The Man Behind the Fox Brothers
Lynn Gilbert Fox, Sr. 1928-1998 Who has had the biggest influence on your lives and career?"Our daddy", said Randy Fox, lead singer and one of the three blood brothers of the popular Williamson County Christian-Country quartet, The Fox Brothers. His son's answer is a simple, honest tribute to Lynn Gilbert Fox, Sr., who died in April, 1998, after a long illness. Behind his son's answer is the story of a honest, hard-working father who devoted his life to God; his family; and his work. Mr. Fox, Sr., was born in 1928 in a sturdy frame house near the intersection of Bending Chestnut Road and Garrison Road where the Fox family grocery store stands today. A few years after graduating from Hillsborough High School in the Leiper's Fork community, he was drafted into the U.S. Army and was sent to Korea near the end of the Korean Conflict. He was stationed there for two years. When he returned to Bending Chestnut in 1952, he married his sweetheart, Mildred Irene Dugan, on December 24, 1952.

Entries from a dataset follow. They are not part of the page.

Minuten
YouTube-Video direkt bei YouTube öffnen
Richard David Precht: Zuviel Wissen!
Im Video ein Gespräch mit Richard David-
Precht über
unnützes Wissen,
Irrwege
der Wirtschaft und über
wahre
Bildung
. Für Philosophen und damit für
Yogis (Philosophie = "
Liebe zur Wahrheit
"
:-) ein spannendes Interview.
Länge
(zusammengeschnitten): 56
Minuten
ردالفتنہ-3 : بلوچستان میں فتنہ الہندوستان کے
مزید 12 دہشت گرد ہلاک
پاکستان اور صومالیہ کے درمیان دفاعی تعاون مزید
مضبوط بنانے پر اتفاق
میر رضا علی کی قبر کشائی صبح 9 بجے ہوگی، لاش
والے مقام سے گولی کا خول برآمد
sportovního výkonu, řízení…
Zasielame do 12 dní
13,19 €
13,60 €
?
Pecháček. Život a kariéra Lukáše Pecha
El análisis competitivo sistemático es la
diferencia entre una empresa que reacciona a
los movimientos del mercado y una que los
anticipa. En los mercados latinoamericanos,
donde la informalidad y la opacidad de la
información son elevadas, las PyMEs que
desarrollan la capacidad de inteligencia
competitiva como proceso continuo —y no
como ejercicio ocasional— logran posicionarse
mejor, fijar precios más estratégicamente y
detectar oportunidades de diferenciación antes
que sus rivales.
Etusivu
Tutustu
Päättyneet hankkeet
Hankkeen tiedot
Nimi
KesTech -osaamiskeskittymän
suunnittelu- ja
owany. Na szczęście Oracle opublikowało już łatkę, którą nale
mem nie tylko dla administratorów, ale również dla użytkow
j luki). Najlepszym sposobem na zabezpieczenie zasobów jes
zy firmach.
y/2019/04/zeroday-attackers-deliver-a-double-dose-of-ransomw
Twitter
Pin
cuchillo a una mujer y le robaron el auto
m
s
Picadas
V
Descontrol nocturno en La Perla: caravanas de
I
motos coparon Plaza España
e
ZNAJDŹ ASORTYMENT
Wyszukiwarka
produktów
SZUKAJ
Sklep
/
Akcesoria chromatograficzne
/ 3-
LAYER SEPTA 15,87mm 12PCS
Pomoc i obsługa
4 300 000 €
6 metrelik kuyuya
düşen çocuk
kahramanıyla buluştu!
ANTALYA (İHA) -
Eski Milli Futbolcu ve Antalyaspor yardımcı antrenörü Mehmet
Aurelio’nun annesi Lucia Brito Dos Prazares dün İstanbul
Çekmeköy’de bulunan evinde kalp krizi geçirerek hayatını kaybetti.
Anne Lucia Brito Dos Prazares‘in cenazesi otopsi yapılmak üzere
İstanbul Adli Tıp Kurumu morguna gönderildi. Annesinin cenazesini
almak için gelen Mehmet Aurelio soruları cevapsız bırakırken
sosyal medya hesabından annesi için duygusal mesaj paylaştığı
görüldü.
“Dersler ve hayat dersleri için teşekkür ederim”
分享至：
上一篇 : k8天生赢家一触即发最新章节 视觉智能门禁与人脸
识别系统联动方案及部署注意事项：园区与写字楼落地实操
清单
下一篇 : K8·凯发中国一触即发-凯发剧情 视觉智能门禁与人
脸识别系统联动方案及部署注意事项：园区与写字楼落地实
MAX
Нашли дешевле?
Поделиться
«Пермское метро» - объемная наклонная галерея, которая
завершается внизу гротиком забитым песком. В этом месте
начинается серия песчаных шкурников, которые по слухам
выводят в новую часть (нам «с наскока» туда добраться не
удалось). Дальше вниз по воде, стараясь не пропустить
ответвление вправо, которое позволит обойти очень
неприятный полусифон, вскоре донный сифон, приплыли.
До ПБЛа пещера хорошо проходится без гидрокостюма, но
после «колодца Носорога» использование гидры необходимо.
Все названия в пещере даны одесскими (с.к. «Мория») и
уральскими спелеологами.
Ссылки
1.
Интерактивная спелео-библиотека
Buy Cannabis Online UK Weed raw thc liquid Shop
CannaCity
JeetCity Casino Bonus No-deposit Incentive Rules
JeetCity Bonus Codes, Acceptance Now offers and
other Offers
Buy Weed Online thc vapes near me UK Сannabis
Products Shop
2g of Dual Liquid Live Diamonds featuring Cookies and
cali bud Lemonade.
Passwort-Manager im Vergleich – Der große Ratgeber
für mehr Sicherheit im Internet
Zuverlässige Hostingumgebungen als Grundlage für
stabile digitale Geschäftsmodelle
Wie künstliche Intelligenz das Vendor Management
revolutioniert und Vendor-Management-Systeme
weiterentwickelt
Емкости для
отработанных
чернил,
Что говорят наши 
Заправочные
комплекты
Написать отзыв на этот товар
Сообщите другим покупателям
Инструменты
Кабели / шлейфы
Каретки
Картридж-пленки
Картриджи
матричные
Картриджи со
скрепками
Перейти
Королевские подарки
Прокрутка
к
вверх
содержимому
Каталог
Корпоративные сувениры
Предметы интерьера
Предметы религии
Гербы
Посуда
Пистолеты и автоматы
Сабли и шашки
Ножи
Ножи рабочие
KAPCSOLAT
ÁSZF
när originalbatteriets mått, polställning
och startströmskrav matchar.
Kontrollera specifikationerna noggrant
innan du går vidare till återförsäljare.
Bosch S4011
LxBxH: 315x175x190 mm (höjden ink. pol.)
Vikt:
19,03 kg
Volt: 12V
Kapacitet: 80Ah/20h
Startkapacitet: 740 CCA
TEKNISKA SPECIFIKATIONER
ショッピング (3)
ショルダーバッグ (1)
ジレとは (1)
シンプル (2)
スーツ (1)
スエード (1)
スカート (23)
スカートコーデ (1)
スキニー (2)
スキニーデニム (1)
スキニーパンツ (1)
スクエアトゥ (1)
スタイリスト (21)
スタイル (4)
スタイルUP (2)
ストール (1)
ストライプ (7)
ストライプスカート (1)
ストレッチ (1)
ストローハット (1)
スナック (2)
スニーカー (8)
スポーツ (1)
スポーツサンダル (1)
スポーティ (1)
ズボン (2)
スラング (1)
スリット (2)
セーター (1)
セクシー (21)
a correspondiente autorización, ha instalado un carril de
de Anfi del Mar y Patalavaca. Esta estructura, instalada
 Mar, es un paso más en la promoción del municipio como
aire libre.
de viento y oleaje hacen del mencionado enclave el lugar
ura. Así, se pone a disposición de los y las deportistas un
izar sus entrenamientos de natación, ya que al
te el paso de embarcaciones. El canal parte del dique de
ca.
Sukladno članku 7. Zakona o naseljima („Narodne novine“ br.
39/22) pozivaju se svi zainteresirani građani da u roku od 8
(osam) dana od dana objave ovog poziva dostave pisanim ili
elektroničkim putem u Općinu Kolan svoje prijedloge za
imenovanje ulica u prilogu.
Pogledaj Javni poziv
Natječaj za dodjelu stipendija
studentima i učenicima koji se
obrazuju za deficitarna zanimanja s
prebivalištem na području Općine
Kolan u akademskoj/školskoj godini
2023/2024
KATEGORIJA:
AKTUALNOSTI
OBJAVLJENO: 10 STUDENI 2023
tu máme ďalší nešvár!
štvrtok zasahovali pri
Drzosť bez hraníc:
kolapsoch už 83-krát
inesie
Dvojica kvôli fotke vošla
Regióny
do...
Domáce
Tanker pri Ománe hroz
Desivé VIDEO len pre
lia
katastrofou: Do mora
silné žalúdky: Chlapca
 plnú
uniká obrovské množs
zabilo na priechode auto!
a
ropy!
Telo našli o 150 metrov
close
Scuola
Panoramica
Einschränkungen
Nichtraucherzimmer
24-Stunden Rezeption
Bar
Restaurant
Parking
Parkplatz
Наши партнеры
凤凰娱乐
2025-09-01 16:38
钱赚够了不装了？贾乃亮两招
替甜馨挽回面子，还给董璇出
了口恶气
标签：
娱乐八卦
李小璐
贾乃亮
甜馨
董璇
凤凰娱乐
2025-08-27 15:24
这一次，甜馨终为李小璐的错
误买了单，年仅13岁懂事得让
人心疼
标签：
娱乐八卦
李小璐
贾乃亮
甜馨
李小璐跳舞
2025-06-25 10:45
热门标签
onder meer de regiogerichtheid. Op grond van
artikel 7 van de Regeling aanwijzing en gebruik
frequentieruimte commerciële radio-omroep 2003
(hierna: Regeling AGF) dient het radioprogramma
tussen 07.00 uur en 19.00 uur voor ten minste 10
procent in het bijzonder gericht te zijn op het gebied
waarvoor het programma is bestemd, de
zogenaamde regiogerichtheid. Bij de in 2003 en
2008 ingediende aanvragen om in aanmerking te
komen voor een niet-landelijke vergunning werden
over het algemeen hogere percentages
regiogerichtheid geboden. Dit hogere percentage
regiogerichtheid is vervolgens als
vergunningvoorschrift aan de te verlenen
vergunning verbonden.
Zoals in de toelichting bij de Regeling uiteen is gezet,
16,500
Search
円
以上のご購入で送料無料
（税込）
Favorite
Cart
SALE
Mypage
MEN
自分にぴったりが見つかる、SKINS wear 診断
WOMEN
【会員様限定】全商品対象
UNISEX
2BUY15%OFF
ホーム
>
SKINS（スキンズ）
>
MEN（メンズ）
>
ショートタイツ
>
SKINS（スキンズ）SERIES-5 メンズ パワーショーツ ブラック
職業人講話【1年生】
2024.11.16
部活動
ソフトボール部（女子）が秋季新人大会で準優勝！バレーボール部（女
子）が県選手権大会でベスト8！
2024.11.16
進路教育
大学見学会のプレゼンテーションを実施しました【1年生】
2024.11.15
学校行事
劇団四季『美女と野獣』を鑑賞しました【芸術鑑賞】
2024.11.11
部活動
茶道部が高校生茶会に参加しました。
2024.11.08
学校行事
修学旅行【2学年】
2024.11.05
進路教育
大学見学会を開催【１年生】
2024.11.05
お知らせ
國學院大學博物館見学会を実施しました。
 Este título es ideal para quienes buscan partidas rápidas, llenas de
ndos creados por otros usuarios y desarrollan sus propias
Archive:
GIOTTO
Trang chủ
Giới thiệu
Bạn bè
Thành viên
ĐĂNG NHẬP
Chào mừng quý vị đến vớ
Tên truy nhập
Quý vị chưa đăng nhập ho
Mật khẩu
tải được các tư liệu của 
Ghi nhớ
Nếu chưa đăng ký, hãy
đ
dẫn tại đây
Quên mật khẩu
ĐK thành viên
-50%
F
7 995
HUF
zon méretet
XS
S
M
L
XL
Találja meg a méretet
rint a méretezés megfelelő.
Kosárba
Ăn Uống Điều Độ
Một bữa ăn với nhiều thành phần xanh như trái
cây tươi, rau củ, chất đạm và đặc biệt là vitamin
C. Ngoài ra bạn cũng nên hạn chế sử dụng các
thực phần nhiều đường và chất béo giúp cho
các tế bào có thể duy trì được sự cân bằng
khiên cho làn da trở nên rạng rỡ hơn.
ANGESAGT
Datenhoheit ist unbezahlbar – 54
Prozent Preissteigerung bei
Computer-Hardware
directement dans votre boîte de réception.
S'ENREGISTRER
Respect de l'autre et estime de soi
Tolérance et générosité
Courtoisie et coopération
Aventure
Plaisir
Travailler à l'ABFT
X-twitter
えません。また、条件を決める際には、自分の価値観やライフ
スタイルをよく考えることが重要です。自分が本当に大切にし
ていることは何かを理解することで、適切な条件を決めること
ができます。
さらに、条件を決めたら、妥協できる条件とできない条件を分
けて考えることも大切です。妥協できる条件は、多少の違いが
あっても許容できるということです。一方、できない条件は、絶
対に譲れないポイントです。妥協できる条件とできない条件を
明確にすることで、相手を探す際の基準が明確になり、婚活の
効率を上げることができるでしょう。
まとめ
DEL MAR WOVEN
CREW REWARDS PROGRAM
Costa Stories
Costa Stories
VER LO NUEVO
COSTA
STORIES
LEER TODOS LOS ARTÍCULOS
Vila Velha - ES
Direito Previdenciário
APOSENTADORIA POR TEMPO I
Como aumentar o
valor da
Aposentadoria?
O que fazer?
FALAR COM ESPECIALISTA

Their first son, Lynn, was born in September, 1953. Two other sons, Randy and Roy, were born a few years later, establishing the Fox family. The same year his son Lynn was born, Mr. Fox went into the lumber business with his brother, T.C. Fox, and became the co-owner of The Fox Brothers' Sawmill, which they operated together until a few months before Mr. Fox's death. It was in this hot, dusty working-man environment that Mr. Fox began to teach his sons the values and human relations skills that they use as entertainers today as they travel around the country, performing Country, Christian-Country and Gospel music as "The Fox Brothers". As kids, in the summer, we would work there, said Randy. We'd deliver lumber and sawdust - whatever needed to be done. It taught us the importance of relating to people, especially how to relate to farmers; and that's who we deal with now on the road. Roy said that his father taught them to do things right, and do the very best that you can do. He did this by teaching his sons to take care of the land on which they cut timber. They used mules for logging as long as it was feasible, Roy said. He didn't like the way that heavy equipment would mess up the land. Not only did Mr. Fox make an impression on his sons through his lumber business, he also impressed his friends and the business people with whom he worked. He gave us work, when we were just starting our company, said Don Summers of Summers Lumber & Timber Company in Nashville, who inspected and sold walnut lumber for Mr. Fox. He'd give us lumber on consignment. He was one of the most honest, kind and God-fearing men you'd ever run into. Mr. Fox also instilled in his sons the importance of faith, Roy said.